Imagine their astonishment when, doffing her hood, the bag lady turns into our very own Secretary of State who then steps purposefully beyond the cascading foliage to the secret depths of the policy machine.

Eagle-eyed sources insist that Mrs Gillian Shephard is regularly seen walking the streets in flat shoes and sensibly wind-resistant duffle coat. Carborundum promises a suitable reward for all reliable sightings andor explanations.

Bradford and Ilkley College has many talents, some of which remain curiously hidden. Few, for example, know of its successful textiles department and the part it played in producing costumes for the blockbusting BBC Pride and Prejudice.

Anxious to make amends, the college is now actively seeking publicity for its latest odyssey in fabric: the construction of giant vegetables for a pantomime in Wakefield.

Anthea Millett and her teacher-training apparatchiks have been driven to extreme measures in their attempts to dampen speculation about a looming teacher shortage. All discussion, it seems, is to be shrouded in impenetrable tedium.

Faced with the Commons Select Committee on education, never the sharpest of instruments, a heavyweight combo from the Teacher Training Agency resorted to a series of mind-numbing disquisitions of wholly uncertain import. “The worst session we’ve had so far,” wailed a bewildered member on the Labour benches.

A worrying snippet from next month’s edition of Support for Learning magazine, published by the National Association for Special Needs: “Parents in one LEA, when asked if they wanted to contribute to their child’s assessment, wondered how much the contribution might be as they were not sure whether they would be able to afford it.”

Lord Gowrie, chairman of the Arts Council, has a useful card up his sleeve. Jazz. Such stuff will, we gather, receive no grant this year. But next year, says Lord Gowrie, it just might.

This is a subtle point for the rhythm-crazed Chancellor and former Education Secretary Kenneth Clarke to negotiate. Gowrie is already angered by the shock imposition of a Pounds 5 million cut in the Arts Council grant and has accused the Treasury of cynically misunderstanding what can be foisted on to the National Lottery.

“They won’t be allowed to get away with it again,” he snorted at assembled hacks.

Anne Campbell, Cambridge MP and Labour spokeswoman on educational technology, tells of an entertaining tangle with her local squatters.
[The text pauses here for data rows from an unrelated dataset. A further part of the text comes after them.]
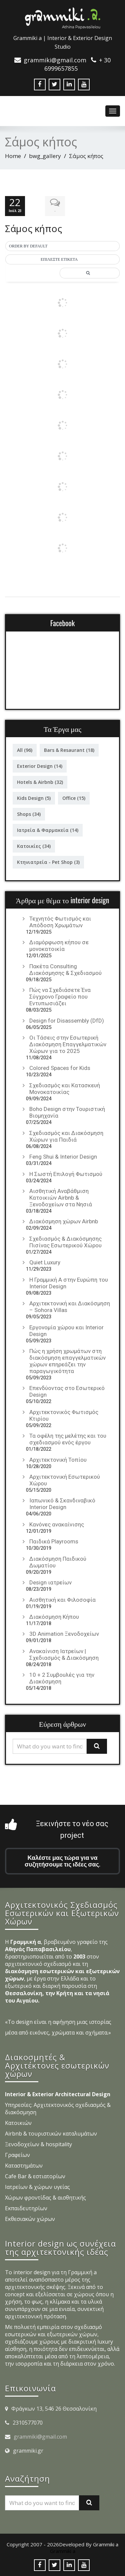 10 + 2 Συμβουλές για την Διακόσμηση (61, 1678)
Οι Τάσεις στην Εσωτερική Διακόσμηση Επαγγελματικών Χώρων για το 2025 (67, 1044)
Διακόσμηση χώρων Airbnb (63, 1221)
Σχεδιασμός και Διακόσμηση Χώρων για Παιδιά (66, 1136)
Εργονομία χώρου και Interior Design (66, 1330)
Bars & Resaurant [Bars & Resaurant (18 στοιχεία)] (69, 750)
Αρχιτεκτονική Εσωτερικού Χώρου (64, 1480)
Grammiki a (62, 2551)
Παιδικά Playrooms (53, 1541)
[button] (62, 246)
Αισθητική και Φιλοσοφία (62, 1599)
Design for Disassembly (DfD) (66, 1020)
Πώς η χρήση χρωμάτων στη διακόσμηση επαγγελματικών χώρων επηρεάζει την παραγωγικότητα (67, 1361)
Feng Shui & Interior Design (63, 1156)
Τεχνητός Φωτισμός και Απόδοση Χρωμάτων (60, 922)
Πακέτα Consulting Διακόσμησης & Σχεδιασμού (65, 969)
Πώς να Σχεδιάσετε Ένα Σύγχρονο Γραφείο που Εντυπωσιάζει (60, 997)
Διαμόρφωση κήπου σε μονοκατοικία (59, 945)
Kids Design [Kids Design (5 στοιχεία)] (34, 798)
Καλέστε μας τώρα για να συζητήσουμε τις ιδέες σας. (62, 1861)
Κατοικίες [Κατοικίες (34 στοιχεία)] (34, 846)
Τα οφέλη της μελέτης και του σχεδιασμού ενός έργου (67, 1439)
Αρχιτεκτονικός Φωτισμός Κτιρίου (63, 1415)
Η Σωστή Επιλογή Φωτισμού (65, 1174)
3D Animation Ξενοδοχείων (64, 1633)
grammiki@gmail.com (40, 2436)
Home (13, 156)
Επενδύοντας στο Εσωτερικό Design (67, 1391)
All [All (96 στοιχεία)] (24, 750)
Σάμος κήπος (33, 228)
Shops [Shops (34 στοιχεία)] (29, 814)
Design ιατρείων (50, 1582)
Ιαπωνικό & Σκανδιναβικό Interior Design (62, 1503)
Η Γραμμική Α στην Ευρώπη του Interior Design (68, 1283)
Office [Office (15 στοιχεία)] (73, 798)
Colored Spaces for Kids (59, 1068)
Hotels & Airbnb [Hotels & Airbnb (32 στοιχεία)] (40, 782)
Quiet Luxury (44, 1262)
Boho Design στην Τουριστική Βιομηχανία (67, 1112)
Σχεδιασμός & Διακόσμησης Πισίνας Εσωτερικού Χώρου (65, 1242)
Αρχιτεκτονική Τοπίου (58, 1459)
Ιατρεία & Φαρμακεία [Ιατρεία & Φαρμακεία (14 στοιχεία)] (47, 830)
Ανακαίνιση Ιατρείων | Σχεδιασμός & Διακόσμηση (64, 1654)
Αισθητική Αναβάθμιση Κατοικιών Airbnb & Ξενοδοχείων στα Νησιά (60, 1198)
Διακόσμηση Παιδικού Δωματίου (57, 1562)
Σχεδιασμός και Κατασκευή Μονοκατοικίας (64, 1088)
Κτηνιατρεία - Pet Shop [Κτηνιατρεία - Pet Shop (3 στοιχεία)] (48, 862)
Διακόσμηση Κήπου (54, 1616)
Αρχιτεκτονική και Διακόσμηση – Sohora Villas (69, 1306)
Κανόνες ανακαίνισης (56, 1524)
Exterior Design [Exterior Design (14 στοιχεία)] (39, 766)
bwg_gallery (45, 156) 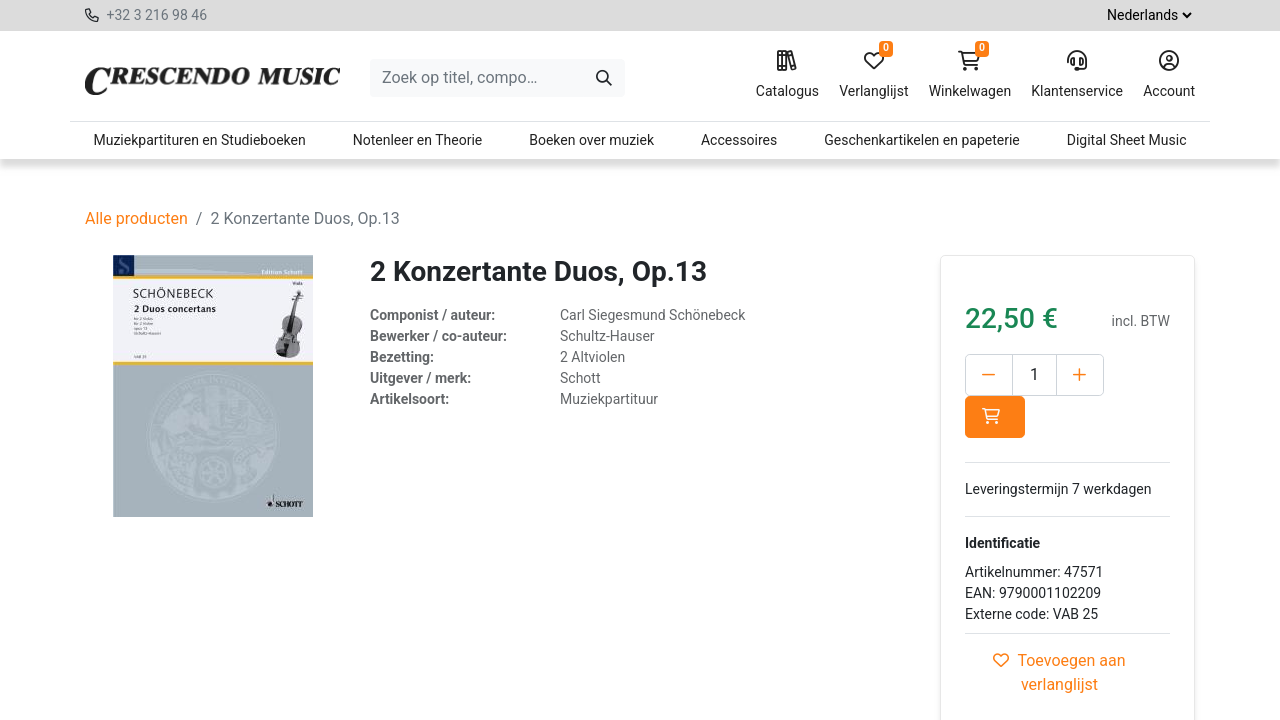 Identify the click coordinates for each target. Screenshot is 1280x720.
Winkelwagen (970, 75)
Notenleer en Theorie (418, 140)
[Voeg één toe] (1080, 375)
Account (1169, 75)
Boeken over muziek (591, 140)
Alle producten (136, 218)
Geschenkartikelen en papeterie (922, 140)
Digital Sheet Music (1127, 140)
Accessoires (739, 140)
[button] (995, 417)
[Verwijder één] (989, 375)
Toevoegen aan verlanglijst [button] (1059, 672)
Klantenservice (1077, 75)
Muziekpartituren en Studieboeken (199, 140)
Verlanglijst (873, 75)
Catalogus (787, 75)
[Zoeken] (604, 78)
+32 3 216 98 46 (156, 15) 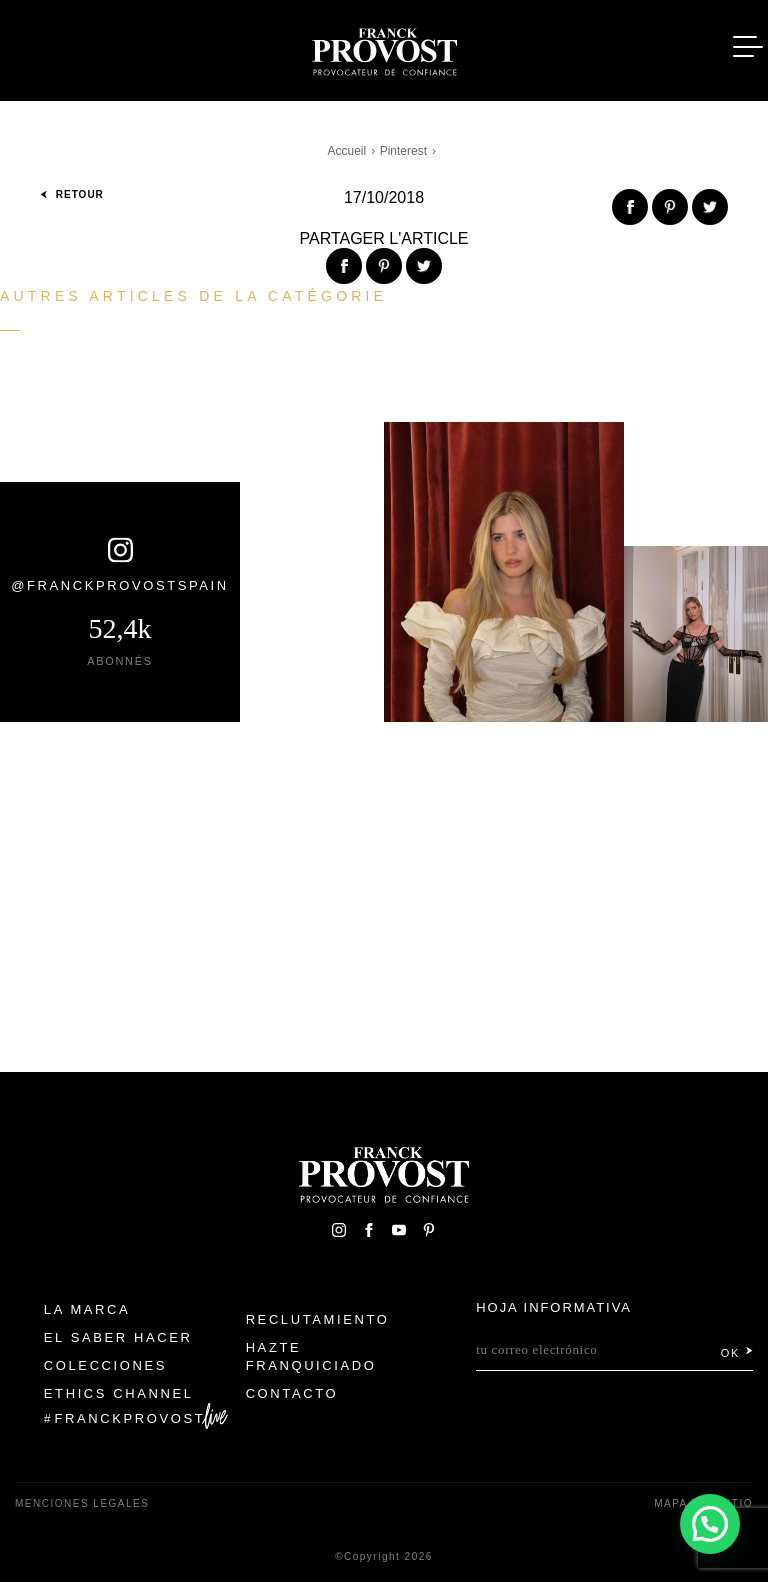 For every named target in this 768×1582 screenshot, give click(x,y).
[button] (710, 1524)
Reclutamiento (318, 1319)
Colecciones (105, 1365)
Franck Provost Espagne (384, 48)
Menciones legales (82, 1503)
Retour (72, 194)
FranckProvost (130, 1418)
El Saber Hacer (118, 1337)
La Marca (87, 1309)
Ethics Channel (119, 1393)
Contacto (292, 1393)
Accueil (347, 151) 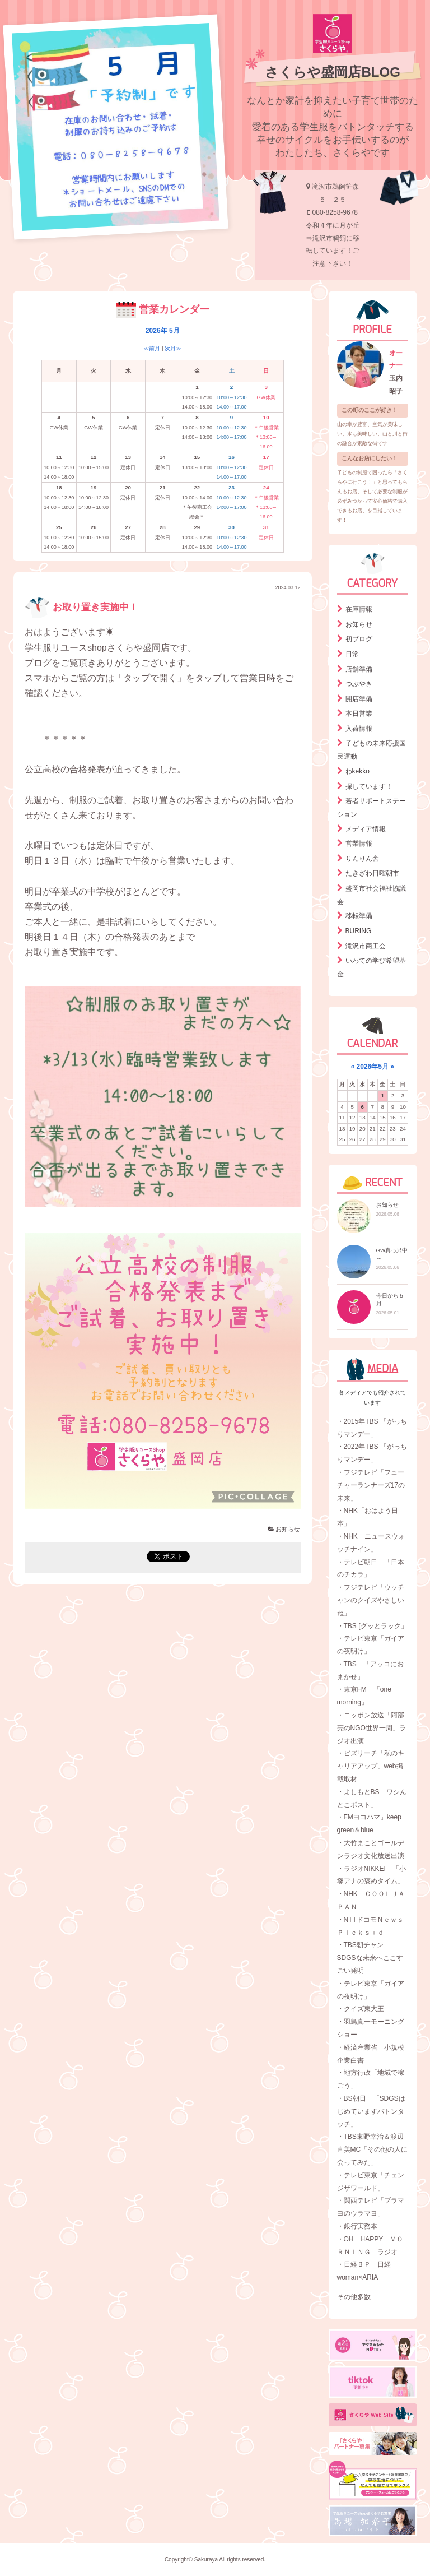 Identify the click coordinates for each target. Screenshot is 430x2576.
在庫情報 (358, 609)
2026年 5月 (163, 331)
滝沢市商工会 (365, 946)
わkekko (357, 771)
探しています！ (368, 786)
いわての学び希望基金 (371, 967)
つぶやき (358, 684)
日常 (352, 654)
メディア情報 (365, 829)
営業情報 (358, 843)
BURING (358, 931)
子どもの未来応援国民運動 (371, 750)
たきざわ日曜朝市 (372, 873)
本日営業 (358, 713)
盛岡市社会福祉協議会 (371, 895)
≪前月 (151, 348)
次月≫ (173, 348)
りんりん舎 (362, 859)
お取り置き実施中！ (81, 607)
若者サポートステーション (371, 807)
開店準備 (358, 699)
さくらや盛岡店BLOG (332, 72)
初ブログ (358, 639)
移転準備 (358, 916)
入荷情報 (358, 729)
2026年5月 (373, 1067)
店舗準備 (358, 669)
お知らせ (284, 1529) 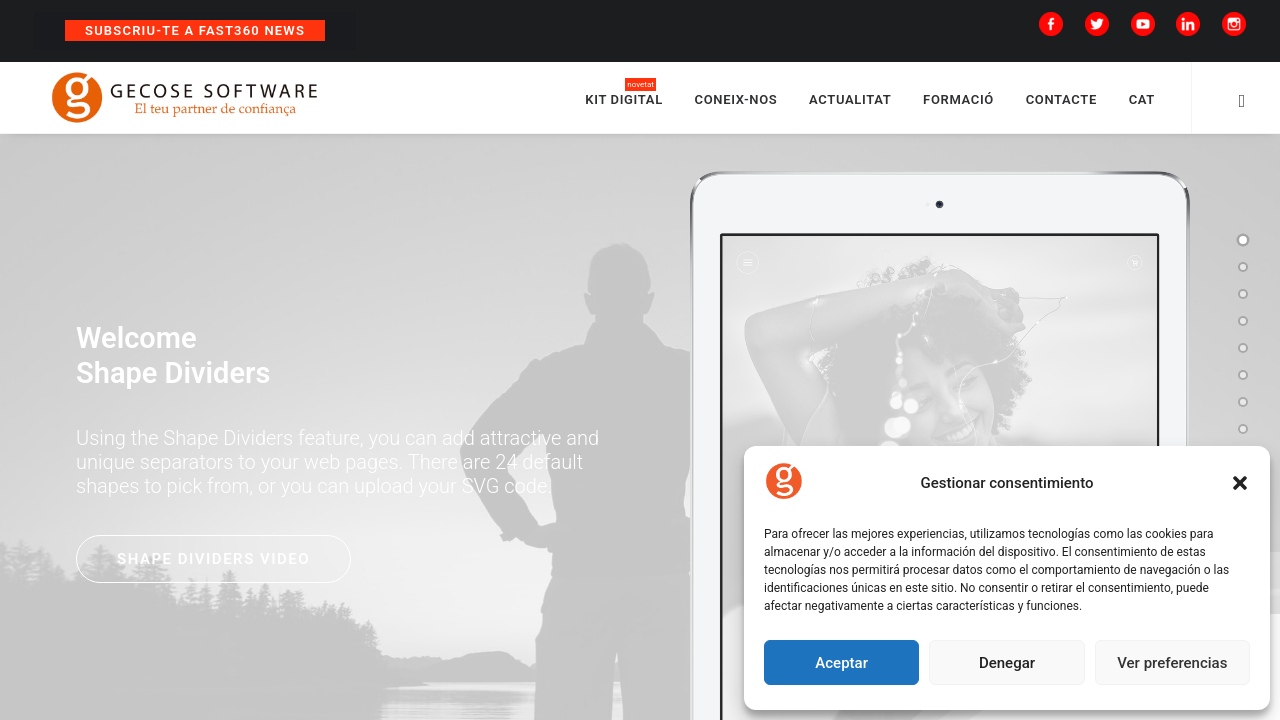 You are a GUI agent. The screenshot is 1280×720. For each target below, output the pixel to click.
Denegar (1007, 663)
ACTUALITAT (850, 102)
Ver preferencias (1172, 663)
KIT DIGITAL (624, 102)
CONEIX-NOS (736, 102)
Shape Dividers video (213, 566)
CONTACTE (1061, 102)
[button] (1240, 483)
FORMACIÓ (958, 102)
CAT (1142, 102)
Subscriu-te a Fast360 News (195, 30)
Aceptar (841, 663) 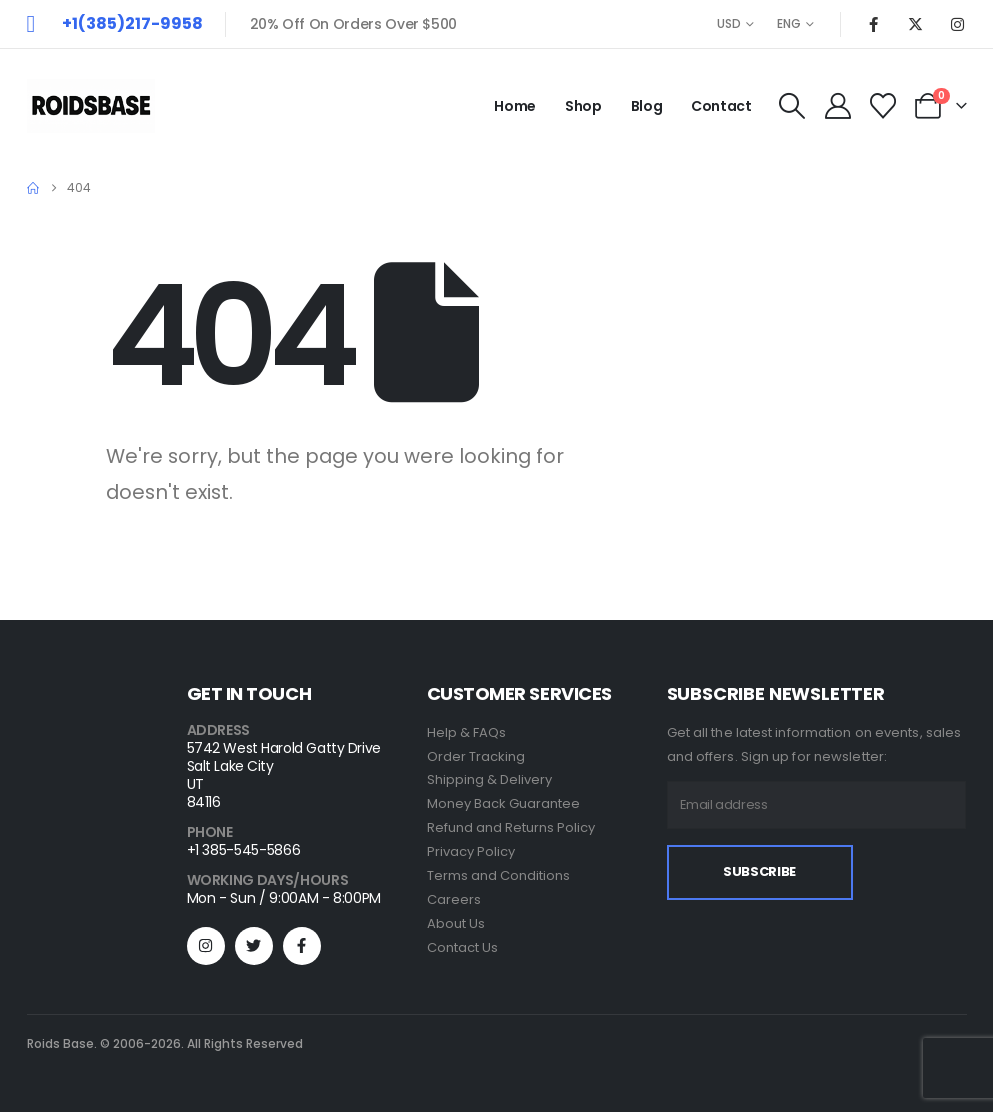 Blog (647, 106)
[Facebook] (874, 24)
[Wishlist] (882, 106)
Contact (721, 106)
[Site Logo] (91, 106)
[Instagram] (958, 24)
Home (515, 106)
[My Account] (837, 106)
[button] (792, 106)
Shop (583, 106)
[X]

While still a county councillor she had a call from the unlawful occupants of a one-time bike shop requesting the removal of a rat.

The squatters’ case was not helped when they stipulated that the rat must not be killed.

Sir Ron Dearing, chair of the School Curriculum and Assessment Authority, has received a delightful letter from Christ Church C of E School in Chorleywood, Hertfordshire.

Rebutting the recent suggestion that British pupils are duffers who cannot add up without using their fingers and toes, a pupil writes:“We would just like to say that this is not the case. People in my maths group can find the square root of a number to two decimal places, in their heads.

“We think that this is disgraceful and British children are being criticised for no reason. We think something must be done about it at once.”

So there. By some remarkable coincidence, Judith Conway, a member of the SCAA, is also a teacher at the school.

St Thomas the Apostle School in Southwark has some puzzling photographs in its archive. Although artistically of uncertain merit, they plainly depict a formal prizegiving with a well-appointed lady at the centre of proceedings.

St Thomas, which is grant maintained, does rather well academically and this year got 42 per cent of its smartly attired pupils through five GCSEs at grades A to C. The lady handing out the cups is said to have been full of praise.

Some have suggested that the woman in question is none other than Harriet Harman, the Southwark resident and constituency MP whose children are well known non-attenders of Southwark secondary schools.

Carborundum insists there is no more than a superficial resemblance, whatever the school may say to the contrary.